Protection against sms based exploits
[deleted]
That sounds too much like paranoia. What are the chances of remote code execution albeit from an image, apart from clicking on an unknown link in a plain text messenger? Close to none.
- Edited
Mgclabs Indeed!
Another e.g. the notorious Pegasus famously could infect both Android and IOS via "no-click" SMS messages. Victims were totally oblivious to the message and/or the infection.
(I would guess that AOSP has addressed some of the sms design issues allowing Pegasus zero-clicks, and GOS hardened malloc doubled down on that. I would guess that Pegasus gained root - something else likely blocked by GOS. Heh.... don't be quick to "upgrade" SMS (or browsers) with fancy apps from non-GOS sources!!)
SMS and MMS are different types of messaging mechanisms. SMS (Short Message Service) is delivered through the cell radio bearer channel and is just a text string while MMS (Multimedia Messaging Service) is data and can be text, images and sound. It needs APN settings and internet access.
MMS has the greatest potential for exploitation which can be mitigated by not having your Messaging App to auto-download messages and I think this is a good solution for those unexpected MMS messages like spam.
I think you can also disable MMS with a custom APN.
[deleted]
Zara How did you narrow it down to sms? Could it be through another means?
[deleted]
[deleted] I would say it was by tapping on malicious link in an SMS. My guess. Let's wait for the explanation.
[deleted]
[deleted] What kind of malicious link would infect grapheneos just by clicking? Wouldn't that have to be an exploit specifically designed for grapheneos, unless the hardened malloc was disabled? Or am I off base here?
Zara didn't provide any evidence. He didn't even say what device he is using. Look at their profile.

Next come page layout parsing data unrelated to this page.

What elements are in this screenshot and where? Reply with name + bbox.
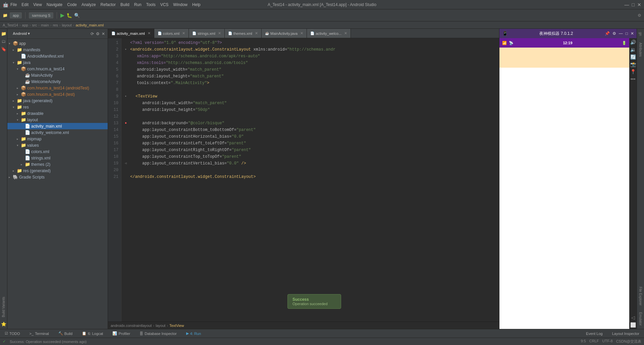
tree-item-activity-main[interactable]: 📄 activity_main.xml	[7, 123, 108, 129]
tab-themes[interactable]: 📄 themes.xml ✕	[225, 29, 262, 38]
menu-code[interactable]: Code	[67, 2, 77, 7]
bottom-tab-todo[interactable]: ☑ TODO	[3, 331, 22, 336]
bottom-tab-logcat[interactable]: 📋 6: Logcat	[80, 331, 105, 336]
tab-close-strings[interactable]: ✕	[218, 31, 221, 36]
sync-icon[interactable]: ⟳	[91, 31, 94, 36]
emulator-window-controls[interactable]: 📌 ⚙ — □ ✕	[605, 31, 634, 36]
tree-item-activity-welcome[interactable]: 📄 activity_welcome.xml	[7, 129, 108, 136]
close-panel-icon[interactable]: ✕	[102, 31, 105, 36]
emu-maximize-icon[interactable]: □	[626, 31, 628, 36]
menu-analyze[interactable]: Analyze	[82, 2, 96, 7]
window-controls[interactable]: — □ ✕	[625, 2, 641, 7]
code-content[interactable]: <?xml version="1.0" encoding="utf-8"?> ▾…	[121, 38, 499, 322]
bookmarks-tool-button[interactable]: 🔖	[0, 46, 7, 53]
emu-volume-down-icon[interactable]: 🔉	[630, 47, 636, 52]
tree-item-test[interactable]: ▸ 📦 com.hnucm.a_test14 (test)	[7, 91, 108, 97]
tab-activity-main[interactable]: 📄 activity_main.xml ✕	[108, 29, 154, 38]
close-button[interactable]: ✕	[637, 2, 641, 7]
bottom-tab-database-inspector[interactable]: 🗄 Database Inspector	[138, 331, 178, 336]
tree-item-mainactivity[interactable]: ☕ MainActivity	[7, 72, 108, 78]
gear-icon[interactable]: ⚙	[96, 31, 100, 36]
right-tab-attributes[interactable]: Attributes	[638, 39, 643, 60]
tree-item-mipmap[interactable]: ▸ 📁 mipmap	[7, 136, 108, 142]
tree-item-package[interactable]: ▾ 📦 com.hnucm.a_test14	[7, 66, 108, 72]
android-dropdown[interactable]: Android ▾	[13, 31, 30, 36]
tab-close[interactable]: ✕	[148, 31, 151, 36]
tab-close-welcome[interactable]: ✕	[344, 31, 347, 36]
tree-item-java-generated[interactable]: ▸ 📁 java (generated)	[7, 97, 108, 104]
tree-item-colors[interactable]: 📄 colors.xml	[7, 148, 108, 155]
run-config-selector[interactable]: app	[10, 12, 22, 18]
emu-close-icon[interactable]: ✕	[631, 31, 634, 36]
breakpoint-13[interactable]: ●	[125, 121, 127, 125]
menu-bar[interactable]: File Edit View Navigate Code Analyze Ref…	[10, 2, 201, 7]
tree-item-gradle[interactable]: ▸ 🐘 Gradle Scripts	[7, 174, 108, 180]
emu-more-icon[interactable]: •••	[631, 76, 636, 82]
tree-item-res[interactable]: ▾ 📁 res	[7, 104, 108, 110]
menu-file[interactable]: File	[10, 2, 17, 7]
bottom-tab-profiler[interactable]: 📊 Profiler	[110, 331, 132, 336]
bottom-tab-terminal[interactable]: >_ Terminal	[28, 331, 51, 336]
fold-marker-9[interactable]: ▾	[125, 95, 126, 98]
event-log-button[interactable]: Event Log	[584, 331, 605, 336]
tab-mainactivity[interactable]: ☕ MainActivity.java ✕	[262, 29, 307, 38]
menu-edit[interactable]: Edit	[21, 2, 29, 7]
right-tab-gn[interactable]: gn	[638, 29, 643, 39]
maximize-button[interactable]: □	[632, 2, 635, 7]
tree-item-welcomeactivity[interactable]: ☕ WelcomeActivity	[7, 78, 108, 85]
tab-close-colors[interactable]: ✕	[182, 31, 185, 36]
device-selector[interactable]: samsung S	[29, 12, 53, 18]
right-tab-file-explorer[interactable]: File Explorer	[638, 283, 643, 309]
tree-item-java[interactable]: ▾ 📁 java	[7, 59, 108, 66]
tree-item-themes[interactable]: ▸ 📁 themes (2)	[7, 161, 108, 167]
tree-item-androidmanifest[interactable]: 📄 AndroidManifest.xml	[7, 53, 108, 59]
tab-strings[interactable]: 📄 strings.xml ✕	[189, 29, 225, 38]
tree-item-manifests[interactable]: ▸ 📁 manifests	[7, 47, 108, 53]
right-panel: gn Attributes File Explorer Emulator	[637, 29, 644, 329]
build-variants-button[interactable]: Build Variants	[1, 294, 6, 320]
emu-screenshot-icon[interactable]: 📸	[630, 62, 636, 67]
project-tool-button[interactable]: 📁	[0, 30, 7, 37]
tab-colors[interactable]: 📄 colors.xml ✕	[154, 29, 189, 38]
menu-run[interactable]: Run	[134, 2, 142, 7]
emu-settings-icon[interactable]: ⚙	[612, 31, 616, 36]
emu-back-icon[interactable]: ◁	[631, 315, 635, 320]
menu-navigate[interactable]: Navigate	[47, 2, 62, 7]
tree-item-app[interactable]: ▾ 📦 app	[7, 40, 108, 47]
tree-item-layout[interactable]: ▾ 📁 layout	[7, 117, 108, 123]
settings-icon[interactable]: ⚙	[638, 13, 641, 18]
debug-button[interactable]: 🐛	[66, 13, 72, 18]
structure-tool-button[interactable]: 🗂	[0, 38, 7, 45]
emu-rotate-icon[interactable]: 🔄	[630, 54, 636, 60]
emu-home-icon[interactable]: ⬜	[630, 322, 636, 328]
menu-build[interactable]: Build	[120, 2, 129, 7]
minimize-button[interactable]: —	[625, 2, 629, 7]
tab-close-mainactivity[interactable]: ✕	[300, 31, 303, 36]
emu-pin-icon[interactable]: 📌	[605, 31, 610, 36]
tab-close-themes[interactable]: ✕	[255, 31, 258, 36]
project-panel-title: Android ▾	[10, 30, 33, 37]
tab-activity-welcome[interactable]: 📄 activity_welco... ✕	[307, 29, 351, 38]
fold-marker-2[interactable]: ▾	[125, 48, 126, 51]
tree-item-drawable[interactable]: ▸ 📁 drawable	[7, 110, 108, 117]
menu-help[interactable]: Help	[192, 2, 201, 7]
right-tab-emulator[interactable]: Emulator	[638, 309, 643, 329]
tree-item-androidtest[interactable]: ▸ 📦 com.hnucm.a_test14 (androidTest)	[7, 85, 108, 91]
emu-minimize-icon[interactable]: —	[619, 31, 623, 36]
menu-tools[interactable]: Tools	[146, 2, 156, 7]
menu-view[interactable]: View	[33, 2, 42, 7]
menu-window[interactable]: Window	[173, 2, 187, 7]
layout-inspector-button[interactable]: Layout Inspector	[610, 331, 641, 336]
tree-item-strings[interactable]: 📄 strings.xml	[7, 155, 108, 161]
run-button[interactable]: ▶	[60, 12, 64, 18]
emu-volume-up-icon[interactable]: 🔊	[630, 40, 636, 45]
search-everywhere-icon[interactable]: 🔍	[74, 13, 80, 18]
tree-item-res-generated[interactable]: ▸ 📁 res (generated)	[7, 167, 108, 174]
favorites-button[interactable]: ⭐	[0, 321, 7, 328]
emu-location-icon[interactable]: 📍	[630, 69, 636, 74]
bottom-tab-run[interactable]: ▶ 4: Run	[184, 331, 203, 336]
tree-item-values[interactable]: ▾ 📁 values	[7, 142, 108, 148]
menu-vcs[interactable]: VCS	[160, 2, 169, 7]
menu-refactor[interactable]: Refactor	[101, 2, 116, 7]
bottom-tab-build[interactable]: 🔨 Build	[56, 331, 74, 336]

I stumbled upon this ROM on XDA called Jaguar OS. I never heard of it but the pitch contains this:
Another unique feature is protecting the phone from over-the-air attacks. We block responses to Type Zero SMS. Type Zero (not to be confused with Class 0 SMS) is a stealth message sent by an adversary to your phone to determine if it is online - the first step preceding the attack. Type Zero cannot be seen by a user, does not appear on screen and does not get saved. Instead, your regular Android silently acknowledges receipt. As a result, the sender gets a 'phone is online' response. Jaguar does not acknowledge Type Zero SMS resulting in a sender receiving a 'phone is offline' reply.
I couldn't really find much info on these Type zero SMS. Are they actually an attack vector? Has this been addressed in GOS?
[deleted]
DeletedUser28 how is this an exploit?
[deleted]
No idea! Sounds like he's just advertising his ROM. But I have no idea about these details of the technology.